- Task instructions -
Nothing in the data may change. Copy all of it exactly.

- Available records -

[Start of Attachment]

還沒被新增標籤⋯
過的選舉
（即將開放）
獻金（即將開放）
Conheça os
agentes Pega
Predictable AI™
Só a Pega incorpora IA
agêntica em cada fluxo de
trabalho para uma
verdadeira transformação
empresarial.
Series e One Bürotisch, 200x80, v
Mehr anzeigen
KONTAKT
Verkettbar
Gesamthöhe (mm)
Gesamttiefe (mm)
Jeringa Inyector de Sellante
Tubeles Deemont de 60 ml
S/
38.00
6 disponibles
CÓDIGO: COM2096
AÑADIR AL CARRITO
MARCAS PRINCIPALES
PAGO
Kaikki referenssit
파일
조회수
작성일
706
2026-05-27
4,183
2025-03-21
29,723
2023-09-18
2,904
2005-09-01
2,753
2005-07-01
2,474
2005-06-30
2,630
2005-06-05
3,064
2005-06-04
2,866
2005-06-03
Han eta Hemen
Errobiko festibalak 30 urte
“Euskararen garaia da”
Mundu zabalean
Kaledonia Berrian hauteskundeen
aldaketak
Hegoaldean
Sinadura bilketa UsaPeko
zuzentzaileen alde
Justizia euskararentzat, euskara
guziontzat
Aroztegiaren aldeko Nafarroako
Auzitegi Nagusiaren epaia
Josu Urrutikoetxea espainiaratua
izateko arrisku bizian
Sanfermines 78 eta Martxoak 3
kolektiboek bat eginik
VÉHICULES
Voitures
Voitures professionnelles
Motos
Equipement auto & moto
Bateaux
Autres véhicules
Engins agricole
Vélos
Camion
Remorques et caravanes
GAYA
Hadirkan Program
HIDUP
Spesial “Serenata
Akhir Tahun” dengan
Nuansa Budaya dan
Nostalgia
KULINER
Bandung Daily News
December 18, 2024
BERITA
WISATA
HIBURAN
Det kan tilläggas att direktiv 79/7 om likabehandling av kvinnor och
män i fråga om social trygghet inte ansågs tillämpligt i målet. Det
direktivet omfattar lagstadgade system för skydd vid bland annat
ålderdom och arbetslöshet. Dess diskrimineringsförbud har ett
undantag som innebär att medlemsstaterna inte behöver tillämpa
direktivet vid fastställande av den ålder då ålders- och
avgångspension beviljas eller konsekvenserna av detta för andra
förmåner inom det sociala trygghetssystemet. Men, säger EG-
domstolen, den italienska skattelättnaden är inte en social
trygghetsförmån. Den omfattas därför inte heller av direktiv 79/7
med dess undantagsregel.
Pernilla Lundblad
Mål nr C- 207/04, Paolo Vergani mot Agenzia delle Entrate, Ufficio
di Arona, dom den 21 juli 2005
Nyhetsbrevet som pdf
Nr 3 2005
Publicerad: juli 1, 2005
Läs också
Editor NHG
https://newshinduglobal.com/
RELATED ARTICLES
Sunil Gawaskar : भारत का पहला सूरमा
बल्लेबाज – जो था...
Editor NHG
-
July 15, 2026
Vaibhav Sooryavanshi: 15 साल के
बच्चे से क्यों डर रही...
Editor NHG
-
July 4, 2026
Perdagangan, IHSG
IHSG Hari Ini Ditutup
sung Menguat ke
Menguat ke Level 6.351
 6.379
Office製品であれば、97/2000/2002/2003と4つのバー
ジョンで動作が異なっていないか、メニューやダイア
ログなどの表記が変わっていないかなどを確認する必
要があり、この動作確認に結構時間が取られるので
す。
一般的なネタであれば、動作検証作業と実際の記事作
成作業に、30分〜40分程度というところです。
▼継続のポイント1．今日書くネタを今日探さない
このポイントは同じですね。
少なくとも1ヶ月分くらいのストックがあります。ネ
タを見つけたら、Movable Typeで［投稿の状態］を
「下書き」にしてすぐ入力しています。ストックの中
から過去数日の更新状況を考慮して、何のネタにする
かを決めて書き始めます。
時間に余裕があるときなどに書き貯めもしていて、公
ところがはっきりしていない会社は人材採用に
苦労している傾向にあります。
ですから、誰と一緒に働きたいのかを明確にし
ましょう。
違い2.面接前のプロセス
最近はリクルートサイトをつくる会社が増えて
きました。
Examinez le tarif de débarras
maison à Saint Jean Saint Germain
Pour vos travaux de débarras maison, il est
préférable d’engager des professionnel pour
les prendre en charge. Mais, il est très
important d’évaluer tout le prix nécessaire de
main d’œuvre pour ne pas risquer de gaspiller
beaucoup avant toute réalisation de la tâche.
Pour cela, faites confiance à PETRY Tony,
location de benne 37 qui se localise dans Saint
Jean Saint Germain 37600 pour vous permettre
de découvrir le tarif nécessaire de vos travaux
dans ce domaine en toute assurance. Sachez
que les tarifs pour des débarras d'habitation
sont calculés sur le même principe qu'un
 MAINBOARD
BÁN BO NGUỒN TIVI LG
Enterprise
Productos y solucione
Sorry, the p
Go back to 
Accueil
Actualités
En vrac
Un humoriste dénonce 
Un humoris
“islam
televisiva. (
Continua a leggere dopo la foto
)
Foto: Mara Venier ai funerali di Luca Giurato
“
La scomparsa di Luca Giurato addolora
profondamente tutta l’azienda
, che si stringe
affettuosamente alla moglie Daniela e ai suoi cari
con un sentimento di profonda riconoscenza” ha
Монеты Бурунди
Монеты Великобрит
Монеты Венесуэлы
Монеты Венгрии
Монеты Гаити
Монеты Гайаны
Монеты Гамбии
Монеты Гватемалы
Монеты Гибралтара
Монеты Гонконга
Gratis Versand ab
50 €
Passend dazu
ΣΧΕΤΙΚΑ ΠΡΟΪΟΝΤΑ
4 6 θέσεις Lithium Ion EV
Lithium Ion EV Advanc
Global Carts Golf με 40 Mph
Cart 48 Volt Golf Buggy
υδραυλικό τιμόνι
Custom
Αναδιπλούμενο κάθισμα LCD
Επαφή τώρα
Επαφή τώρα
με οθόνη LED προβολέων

[End of Attachment]

- Solved exercise -
還沒被新增標籤⋯
過的選舉
（即將開放）
獻金（即將開放）
Conheça os
agentes Pega
Predictable AI™
Só a Pega incorpora IA
agêntica em cada fluxo de
trabalho para uma
verdadeira transformação
empresarial.
Series e One Bürotisch, 200x80, v
Mehr anzeigen
KONTAKT
Verkettbar
Gesamthöhe (mm)
Gesamttiefe (mm)
Jeringa Inyector de Sellante
Tubeles Deemont de 60 ml
S/
38.00
6 disponibles
CÓDIGO: COM2096
AÑADIR AL CARRITO
MARCAS PRINCIPALES
PAGO
Kaikki referenssit
파일
조회수
작성일
706
2026-05-27
4,183
2025-03-21
29,723
2023-09-18
2,904
2005-09-01
2,753
2005-07-01
2,474
2005-06-30
2,630
2005-06-05
3,064
2005-06-04
2,866
2005-06-03
Han eta Hemen
Errobiko festibalak 30 urte
“Euskararen garaia da”
Mundu zabalean
Kaledonia Berrian hauteskundeen
aldaketak
Hegoaldean
Sinadura bilketa UsaPeko
zuzentzaileen alde
Justizia euskararentzat, euskara
guziontzat
Aroztegiaren aldeko Nafarroako
Auzitegi Nagusiaren epaia
Josu Urrutikoetxea espainiaratua
izateko arrisku bizian
Sanfermines 78 eta Martxoak 3
kolektiboek bat eginik
VÉHICULES
Voitures
Voitures professionnelles
Motos
Equipement auto & moto
Bateaux
Autres véhicules
Engins agricole
Vélos
Camion
Remorques et caravanes
GAYA
Hadirkan Program
HIDUP
Spesial “Serenata
Akhir Tahun” dengan
Nuansa Budaya dan
Nostalgia
KULINER
Bandung Daily News
December 18, 2024
BERITA
WISATA
HIBURAN
Det kan tilläggas att direktiv 79/7 om likabehandling av kvinnor och
män i fråga om social trygghet inte ansågs tillämpligt i målet. Det
direktivet omfattar lagstadgade system för skydd vid bland annat
ålderdom och arbetslöshet. Dess diskrimineringsförbud har ett
undantag som innebär att medlemsstaterna inte behöver tillämpa
direktivet vid fastställande av den ålder då ålders- och
avgångspension beviljas eller konsekvenserna av detta för andra
förmåner inom det sociala trygghetssystemet. Men, säger EG-
domstolen, den italienska skattelättnaden är inte en social
trygghetsförmån. Den omfattas därför inte heller av direktiv 79/7
med dess undantagsregel.
Pernilla Lundblad
Mål nr C- 207/04, Paolo Vergani mot Agenzia delle Entrate, Ufficio
di Arona, dom den 21 juli 2005
Nyhetsbrevet som pdf
Nr 3 2005
Publicerad: juli 1, 2005
Läs också
Editor NHG
https://newshinduglobal.com/
RELATED ARTICLES
Sunil Gawaskar : भारत का पहला सूरमा
बल्लेबाज – जो था...
Editor NHG
-
July 15, 2026
Vaibhav Sooryavanshi: 15 साल के
बच्चे से क्यों डर रही...
Editor NHG
-
July 4, 2026
Perdagangan, IHSG
IHSG Hari Ini Ditutup
sung Menguat ke
Menguat ke Level 6.351
 6.379
Office製品であれば、97/2000/2002/2003と4つのバー
ジョンで動作が異なっていないか、メニューやダイア
ログなどの表記が変わっていないかなどを確認する必
要があり、この動作確認に結構時間が取られるので
す。
一般的なネタであれば、動作検証作業と実際の記事作
成作業に、30分〜40分程度というところです。
▼継続のポイント1．今日書くネタを今日探さない
このポイントは同じですね。
少なくとも1ヶ月分くらいのストックがあります。ネ
タを見つけたら、Movable Typeで［投稿の状態］を
「下書き」にしてすぐ入力しています。ストックの中
から過去数日の更新状況を考慮して、何のネタにする
かを決めて書き始めます。
時間に余裕があるときなどに書き貯めもしていて、公
ところがはっきりしていない会社は人材採用に
苦労している傾向にあります。
ですから、誰と一緒に働きたいのかを明確にし
ましょう。
違い2.面接前のプロセス
最近はリクルートサイトをつくる会社が増えて
きました。
Examinez le tarif de débarras
maison à Saint Jean Saint Germain
Pour vos travaux de débarras maison, il est
préférable d’engager des professionnel pour
les prendre en charge. Mais, il est très
important d’évaluer tout le prix nécessaire de
main d’œuvre pour ne pas risquer de gaspiller
beaucoup avant toute réalisation de la tâche.
Pour cela, faites confiance à PETRY Tony,
location de benne 37 qui se localise dans Saint
Jean Saint Germain 37600 pour vous permettre
de découvrir le tarif nécessaire de vos travaux
dans ce domaine en toute assurance. Sachez
que les tarifs pour des débarras d'habitation
sont calculés sur le même principe qu'un
 MAINBOARD
BÁN BO NGUỒN TIVI LG
Enterprise
Productos y solucione
Sorry, the p
Go back to 
Accueil
Actualités
En vrac
Un humoriste dénonce 
Un humoris
“islam
televisiva. (
Continua a leggere dopo la foto
)
Foto: Mara Venier ai funerali di Luca Giurato
“
La scomparsa di Luca Giurato addolora
profondamente tutta l’azienda
, che si stringe
affettuosamente alla moglie Daniela e ai suoi cari
con un sentimento di profonda riconoscenza” ha
Монеты Бурунди
Монеты Великобрит
Монеты Венесуэлы
Монеты Венгрии
Монеты Гаити
Монеты Гайаны
Монеты Гамбии
Монеты Гватемалы
Монеты Гибралтара
Монеты Гонконга
Gratis Versand ab
50 €
Passend dazu
ΣΧΕΤΙΚΑ ΠΡΟΪΟΝΤΑ
4 6 θέσεις Lithium Ion EV
Lithium Ion EV Advanc
Global Carts Golf με 40 Mph
Cart 48 Volt Golf Buggy
υδραυλικό τιμόνι
Custom
Αναδιπλούμενο κάθισμα LCD
Επαφή τώρα
Επαφή τώρα
με οθόνη LED προβολέων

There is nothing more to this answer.